Directions for this task:
How many lines in this material include the string "технополимер"? Answer with the number and nothing further.
= Beginning of Section =
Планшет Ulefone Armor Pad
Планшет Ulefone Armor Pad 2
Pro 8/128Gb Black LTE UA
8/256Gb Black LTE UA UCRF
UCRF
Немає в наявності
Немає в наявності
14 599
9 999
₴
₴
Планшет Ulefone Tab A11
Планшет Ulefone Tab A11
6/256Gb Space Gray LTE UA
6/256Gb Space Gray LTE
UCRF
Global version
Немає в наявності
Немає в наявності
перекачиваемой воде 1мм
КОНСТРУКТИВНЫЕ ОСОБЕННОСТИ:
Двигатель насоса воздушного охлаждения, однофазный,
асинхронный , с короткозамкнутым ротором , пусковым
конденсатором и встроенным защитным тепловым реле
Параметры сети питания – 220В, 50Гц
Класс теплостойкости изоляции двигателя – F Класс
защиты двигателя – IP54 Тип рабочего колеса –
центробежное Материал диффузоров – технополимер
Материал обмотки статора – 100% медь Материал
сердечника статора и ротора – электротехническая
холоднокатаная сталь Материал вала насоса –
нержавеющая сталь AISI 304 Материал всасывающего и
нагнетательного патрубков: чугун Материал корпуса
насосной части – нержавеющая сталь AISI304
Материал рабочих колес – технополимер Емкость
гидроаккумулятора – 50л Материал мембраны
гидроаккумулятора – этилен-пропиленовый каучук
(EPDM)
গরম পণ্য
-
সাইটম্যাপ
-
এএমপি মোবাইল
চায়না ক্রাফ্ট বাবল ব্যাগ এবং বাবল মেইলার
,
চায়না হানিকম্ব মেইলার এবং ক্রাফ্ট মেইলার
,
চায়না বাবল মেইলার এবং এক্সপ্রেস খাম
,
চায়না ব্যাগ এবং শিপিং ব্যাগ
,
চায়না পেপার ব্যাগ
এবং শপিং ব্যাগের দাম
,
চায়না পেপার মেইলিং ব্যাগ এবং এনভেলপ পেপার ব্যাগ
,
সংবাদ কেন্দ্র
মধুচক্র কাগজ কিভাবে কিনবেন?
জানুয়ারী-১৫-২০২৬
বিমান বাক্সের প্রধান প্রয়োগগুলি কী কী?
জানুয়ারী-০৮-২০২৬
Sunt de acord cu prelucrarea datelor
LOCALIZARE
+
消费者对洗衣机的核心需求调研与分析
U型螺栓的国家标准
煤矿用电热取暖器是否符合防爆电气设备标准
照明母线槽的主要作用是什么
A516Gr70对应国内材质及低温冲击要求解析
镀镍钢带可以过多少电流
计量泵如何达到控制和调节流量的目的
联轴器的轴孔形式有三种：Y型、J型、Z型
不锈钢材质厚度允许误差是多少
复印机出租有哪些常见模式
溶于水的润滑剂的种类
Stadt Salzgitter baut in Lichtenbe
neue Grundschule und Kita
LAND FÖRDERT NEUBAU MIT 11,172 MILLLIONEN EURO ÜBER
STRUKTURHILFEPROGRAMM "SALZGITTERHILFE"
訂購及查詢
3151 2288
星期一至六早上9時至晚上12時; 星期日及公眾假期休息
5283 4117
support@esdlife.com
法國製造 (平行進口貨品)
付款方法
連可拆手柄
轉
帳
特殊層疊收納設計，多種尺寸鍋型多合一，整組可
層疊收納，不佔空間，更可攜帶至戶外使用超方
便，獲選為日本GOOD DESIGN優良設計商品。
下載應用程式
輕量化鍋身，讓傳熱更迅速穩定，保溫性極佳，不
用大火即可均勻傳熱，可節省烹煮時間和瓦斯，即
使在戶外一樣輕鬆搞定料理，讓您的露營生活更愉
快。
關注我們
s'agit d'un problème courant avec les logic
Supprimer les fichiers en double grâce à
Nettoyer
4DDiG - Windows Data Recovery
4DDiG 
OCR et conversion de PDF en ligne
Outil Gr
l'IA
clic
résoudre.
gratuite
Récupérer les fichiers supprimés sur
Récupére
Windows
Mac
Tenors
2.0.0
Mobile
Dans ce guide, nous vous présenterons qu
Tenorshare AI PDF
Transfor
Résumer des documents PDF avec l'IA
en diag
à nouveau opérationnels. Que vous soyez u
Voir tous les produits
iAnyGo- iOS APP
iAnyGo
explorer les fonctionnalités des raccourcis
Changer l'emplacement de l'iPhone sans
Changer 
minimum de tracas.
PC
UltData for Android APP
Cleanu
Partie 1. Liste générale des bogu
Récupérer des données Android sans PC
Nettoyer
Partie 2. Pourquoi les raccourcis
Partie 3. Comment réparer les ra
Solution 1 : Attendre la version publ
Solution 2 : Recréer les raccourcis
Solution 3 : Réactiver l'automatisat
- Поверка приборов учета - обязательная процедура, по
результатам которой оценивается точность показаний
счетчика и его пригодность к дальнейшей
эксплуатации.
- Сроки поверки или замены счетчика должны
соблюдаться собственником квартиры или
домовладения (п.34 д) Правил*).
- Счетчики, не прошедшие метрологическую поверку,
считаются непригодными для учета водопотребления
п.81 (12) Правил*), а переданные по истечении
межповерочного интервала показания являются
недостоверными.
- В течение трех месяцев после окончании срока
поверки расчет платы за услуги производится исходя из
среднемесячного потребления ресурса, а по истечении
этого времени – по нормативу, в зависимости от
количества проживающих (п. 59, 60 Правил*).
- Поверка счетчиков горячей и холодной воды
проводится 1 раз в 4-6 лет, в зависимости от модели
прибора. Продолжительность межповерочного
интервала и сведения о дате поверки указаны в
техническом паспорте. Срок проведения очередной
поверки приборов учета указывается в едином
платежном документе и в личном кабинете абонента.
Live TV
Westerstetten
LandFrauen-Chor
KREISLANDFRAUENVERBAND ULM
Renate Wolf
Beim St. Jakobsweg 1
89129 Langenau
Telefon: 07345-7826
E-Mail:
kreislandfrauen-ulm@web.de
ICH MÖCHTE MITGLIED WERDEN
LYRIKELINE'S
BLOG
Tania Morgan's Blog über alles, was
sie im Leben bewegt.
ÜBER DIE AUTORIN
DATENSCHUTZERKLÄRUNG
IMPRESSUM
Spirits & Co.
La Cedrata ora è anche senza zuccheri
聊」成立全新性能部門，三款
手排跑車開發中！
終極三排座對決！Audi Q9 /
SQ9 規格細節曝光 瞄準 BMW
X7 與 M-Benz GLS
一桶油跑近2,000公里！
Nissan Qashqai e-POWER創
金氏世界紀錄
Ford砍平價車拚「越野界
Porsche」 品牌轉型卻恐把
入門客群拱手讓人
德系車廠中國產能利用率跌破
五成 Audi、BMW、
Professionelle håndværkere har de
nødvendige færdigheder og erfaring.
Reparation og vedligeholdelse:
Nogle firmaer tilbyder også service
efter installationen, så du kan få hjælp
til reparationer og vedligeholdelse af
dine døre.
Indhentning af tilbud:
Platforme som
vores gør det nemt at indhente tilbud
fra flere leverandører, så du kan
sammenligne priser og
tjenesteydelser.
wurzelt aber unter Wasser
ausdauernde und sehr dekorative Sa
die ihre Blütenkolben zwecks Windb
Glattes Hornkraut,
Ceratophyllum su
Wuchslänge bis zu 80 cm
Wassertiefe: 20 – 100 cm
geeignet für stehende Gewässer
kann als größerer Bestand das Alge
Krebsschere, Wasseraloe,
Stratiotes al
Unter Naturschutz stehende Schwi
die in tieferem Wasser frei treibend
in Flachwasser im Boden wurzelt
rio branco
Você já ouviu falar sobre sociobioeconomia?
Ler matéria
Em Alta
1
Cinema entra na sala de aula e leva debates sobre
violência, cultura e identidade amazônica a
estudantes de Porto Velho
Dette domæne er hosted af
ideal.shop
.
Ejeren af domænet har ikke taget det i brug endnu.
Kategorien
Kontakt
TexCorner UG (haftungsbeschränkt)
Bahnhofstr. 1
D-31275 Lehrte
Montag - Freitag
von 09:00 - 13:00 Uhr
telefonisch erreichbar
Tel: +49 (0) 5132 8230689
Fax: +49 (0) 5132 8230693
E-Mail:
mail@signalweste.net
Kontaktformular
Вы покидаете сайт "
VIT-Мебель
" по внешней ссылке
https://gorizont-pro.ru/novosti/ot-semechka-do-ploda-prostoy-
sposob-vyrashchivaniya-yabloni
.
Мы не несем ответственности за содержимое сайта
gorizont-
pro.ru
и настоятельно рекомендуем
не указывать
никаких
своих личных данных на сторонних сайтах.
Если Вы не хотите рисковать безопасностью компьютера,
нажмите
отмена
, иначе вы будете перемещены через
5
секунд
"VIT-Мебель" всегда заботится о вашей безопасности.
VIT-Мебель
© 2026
= End of Section =
Response below:
2